The Ultimate Fighter reality show has produced quite a few stars for the UFC in the past. Forrest Griffin, Rashad Evans, Kenny Florian, Deigo Sanchez, Nate Diaz, Michael Bisping, and Josh Koscheck are all a product of the uber-popular Spike TV show.
Up until The Ultimate Fighter 10: The Heavyweights, the show featured fighters from two separate weight classes, offering two young prospects the opportunity at a coveted six-figure contract with the UFC. For those who do not win the title of “Ultimate Fighter”, success and a UFC contract are still possible. Just ask UFC lightweights Josh Koscheck and Kenny Florian, who both came up short of winning and have had successful careers inside the Octagon.

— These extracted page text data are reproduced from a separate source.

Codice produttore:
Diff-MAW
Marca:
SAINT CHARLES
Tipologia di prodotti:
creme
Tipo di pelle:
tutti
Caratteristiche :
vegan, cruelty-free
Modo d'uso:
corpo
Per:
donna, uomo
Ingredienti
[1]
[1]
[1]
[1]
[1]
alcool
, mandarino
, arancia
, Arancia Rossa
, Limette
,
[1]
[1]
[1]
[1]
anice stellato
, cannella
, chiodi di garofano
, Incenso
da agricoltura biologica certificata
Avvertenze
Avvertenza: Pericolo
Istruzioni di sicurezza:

The UFC is the ultimate goal for any and all MMA fighters, period. Years of hard work and fighting in small regional shows, they all dream of fighting on the big stage at least once in their career. The Ultimate Fighter can be a fast ticket to stardom, success, and the culmination of a dream. Unfortunately, most fighters’ dreams are just that.
The UFC holds open tryouts for their Ultimate Fighter casting calls. Usually holding auditions for three weight classes. The Ultimate Fighter 10 casting call was open to heavyweights, light heavyweights, and middleweights. The tryouts consist of three rounds. After each round, if a fighter is good enough, or lucky enough, they are called back to participate in the next round. Each round narrows the field drastically and brings young fighters’ dreams that much closer.

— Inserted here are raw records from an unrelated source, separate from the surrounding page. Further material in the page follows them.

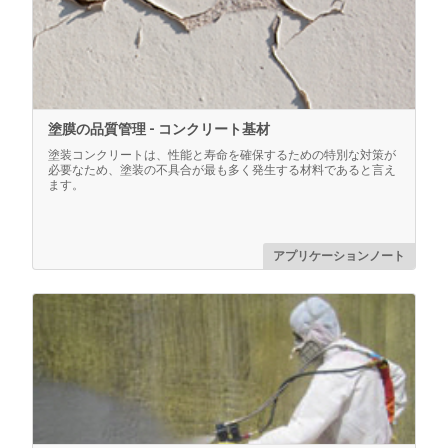
もっと詳しく
塗膜の品質管理 - コンクリート基材
塗装コンクリートは、性能と寿命を確保するための特別な対策が
必要なため、塗装の不具合が最も多く発生する材料であると言え
ます。
RH/Taフィルター交換キット
アプリケーションノート
PosiTector インテグラルプローブ用交換用フィルター5
対応
個セットおよびツール（PRBDPM PRBDPMIR
）
もっと詳しく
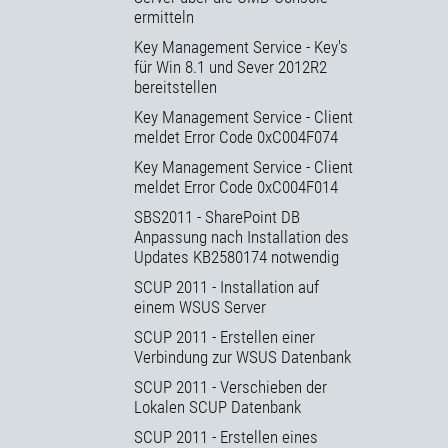
ermitteln
Key Management Service - Key's
für Win 8.1 und Sever 2012R2
bereitstellen
Key Management Service - Client
meldet Error Code 0xC004F074
Key Management Service - Client
meldet Error Code 0xC004F014
SBS2011 - SharePoint DB
Anpassung nach Installation des
Updates KB2580174 notwendig
SCUP 2011 - Installation auf
einem WSUS Server
SCUP 2011 - Erstellen einer
Verbindung zur WSUS Datenbank
SCUP 2011 - Verschieben der
Lokalen SCUP Datenbank
SCUP 2011 - Erstellen eines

The three rounds are grappling (from their knees, no leg-locks), striking (hitting the pads to show off their stand up), and finally, the interview. By the time the interview phase comes, the field is down to around twenty to thirty fighters.

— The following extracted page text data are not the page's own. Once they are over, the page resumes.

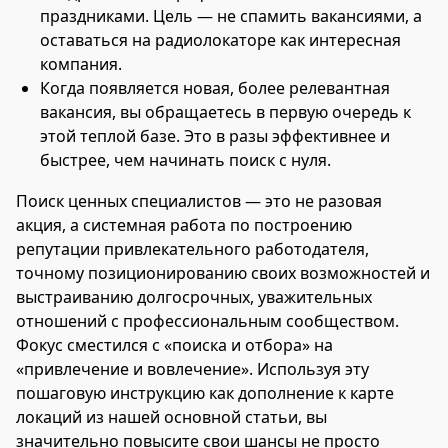
праздниками. Цель — не спамить вакансиями, а
оставаться на радиолокаторе как интересная
компания.
Когда появляется новая, более релевантная
вакансия, вы обращаетесь в первую очередь к
этой теплой базе. Это в разы эффективнее и
быстрее, чем начинать поиск с нуля.
Поиск ценных специалистов — это не разовая
акция, а системная работа по построению
репутации привлекательного работодателя,
точному позиционированию своих возможностей и
выстраиванию долгосрочных, уважительных
отношений с профессиональным сообществом.
Фокус сместился с «поиска и отбора» на
«привлечение и вовлечение». Используя эту
пошаговую инструкцию как дополнение к карте
локаций из нашей основной статьи, вы
значительно повысите свои шансы не просто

The interview is the most difficult and important part of the casting call. Spike TV producers and UFC brass try and get a feel for the fighters’ personalities, hoping they will help generate ratings and have the “it” factor.
Unfortunately for many fighters, many who traveled thousands of miles and spent thousands of dollars, their hard work, time, and money were spent in vain. As they did with The Ultimate Fighter 10, the UFC will only be using one weight class for TUF 11, middleweights.
For the light heavyweight fighters that made it all the way to the final interview, their hopes and dreams were shot down. According to multiple LHW hopefuls, they were told that TUF 11 will feature only middleweights, but to keep trying.
The obvious question would be why? Did the UFC and Spike TV know ahead of time, that they were only looking for middleweights? If so, then why would they let these young fighters waste their time, effort, and money for nothing? Many of these hopefuls left their families and jobs behind, spent thousands of dollars to travel from far off places like Alaska, Maine, and Canada, only to be told their dream wouldn’t be a reality.
Ultimately, it seems, the UFC is not happy with the depth of their middleweight division, and are looking to refresh the talent pool at 185 lbs. However, is overlooking the same depth disparity in the 205 lbs. division a mistake? Only time will tell.